- Data for analysis -
____________
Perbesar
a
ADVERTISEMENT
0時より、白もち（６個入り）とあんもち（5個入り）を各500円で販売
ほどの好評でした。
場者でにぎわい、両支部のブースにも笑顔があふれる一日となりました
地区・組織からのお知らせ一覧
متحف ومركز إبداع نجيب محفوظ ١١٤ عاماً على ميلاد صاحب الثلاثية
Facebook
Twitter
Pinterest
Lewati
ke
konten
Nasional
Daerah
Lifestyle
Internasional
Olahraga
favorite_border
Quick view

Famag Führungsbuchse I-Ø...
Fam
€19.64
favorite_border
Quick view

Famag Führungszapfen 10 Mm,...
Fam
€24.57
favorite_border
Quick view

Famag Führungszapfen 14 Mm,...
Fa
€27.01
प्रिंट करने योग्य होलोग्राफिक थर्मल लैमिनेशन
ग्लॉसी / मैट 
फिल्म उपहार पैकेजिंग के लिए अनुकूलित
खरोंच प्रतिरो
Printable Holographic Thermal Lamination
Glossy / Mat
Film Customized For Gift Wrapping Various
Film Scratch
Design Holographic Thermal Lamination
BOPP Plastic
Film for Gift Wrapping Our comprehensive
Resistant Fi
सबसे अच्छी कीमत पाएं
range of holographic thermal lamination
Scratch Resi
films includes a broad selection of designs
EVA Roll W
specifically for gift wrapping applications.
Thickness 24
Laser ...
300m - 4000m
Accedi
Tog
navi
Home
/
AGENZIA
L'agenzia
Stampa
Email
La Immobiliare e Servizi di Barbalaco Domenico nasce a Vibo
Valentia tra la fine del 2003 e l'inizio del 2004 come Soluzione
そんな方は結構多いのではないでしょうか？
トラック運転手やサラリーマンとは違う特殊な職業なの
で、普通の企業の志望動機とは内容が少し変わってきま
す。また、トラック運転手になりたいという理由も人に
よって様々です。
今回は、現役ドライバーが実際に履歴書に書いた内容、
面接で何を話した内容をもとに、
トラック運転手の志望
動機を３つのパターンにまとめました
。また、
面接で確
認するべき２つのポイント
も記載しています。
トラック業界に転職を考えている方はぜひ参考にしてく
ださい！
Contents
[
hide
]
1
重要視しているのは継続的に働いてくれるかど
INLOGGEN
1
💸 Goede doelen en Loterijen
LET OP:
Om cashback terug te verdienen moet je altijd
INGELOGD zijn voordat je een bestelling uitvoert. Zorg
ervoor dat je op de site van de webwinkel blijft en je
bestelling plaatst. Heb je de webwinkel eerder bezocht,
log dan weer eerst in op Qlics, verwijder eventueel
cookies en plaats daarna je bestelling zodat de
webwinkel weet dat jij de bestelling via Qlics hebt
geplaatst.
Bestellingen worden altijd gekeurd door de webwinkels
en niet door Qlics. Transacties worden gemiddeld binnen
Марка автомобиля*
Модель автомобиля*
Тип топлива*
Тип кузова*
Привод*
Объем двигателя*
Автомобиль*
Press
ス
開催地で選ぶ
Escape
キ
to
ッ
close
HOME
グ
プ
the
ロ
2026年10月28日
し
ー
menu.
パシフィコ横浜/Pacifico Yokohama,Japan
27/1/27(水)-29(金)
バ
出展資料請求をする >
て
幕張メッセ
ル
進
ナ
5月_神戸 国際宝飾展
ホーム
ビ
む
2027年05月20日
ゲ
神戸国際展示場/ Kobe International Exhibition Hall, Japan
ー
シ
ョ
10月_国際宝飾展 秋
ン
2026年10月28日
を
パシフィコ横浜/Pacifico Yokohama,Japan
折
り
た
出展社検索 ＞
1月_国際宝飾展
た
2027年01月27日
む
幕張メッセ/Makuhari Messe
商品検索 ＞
____________
- Exercise instructions -
Take the lines from the first line of the listing to the line containing "फिल्म उपहार पैकेजिंग के लिए अनुकूलित". Please print them exactly, ends included, with nothing else.

- Solved problem -
Perbesar
a
ADVERTISEMENT
0時より、白もち（６個入り）とあんもち（5個入り）を各500円で販売
ほどの好評でした。
場者でにぎわい、両支部のブースにも笑顔があふれる一日となりました
地区・組織からのお知らせ一覧
متحف ومركز إبداع نجيب محفوظ ١١٤ عاماً على ميلاد صاحب الثلاثية
Facebook
Twitter
Pinterest
Lewati
ke
konten
Nasional
Daerah
Lifestyle
Internasional
Olahraga
favorite_border
Quick view

Famag Führungsbuchse I-Ø...
Fam
€19.64
favorite_border
Quick view

Famag Führungszapfen 10 Mm,...
Fam
€24.57
favorite_border
Quick view

Famag Führungszapfen 14 Mm,...
Fa
€27.01
प्रिंट करने योग्य होलोग्राफिक थर्मल लैमिनेशन
ग्लॉसी / मैट 
फिल्म उपहार पैकेजिंग के लिए अनुकूलित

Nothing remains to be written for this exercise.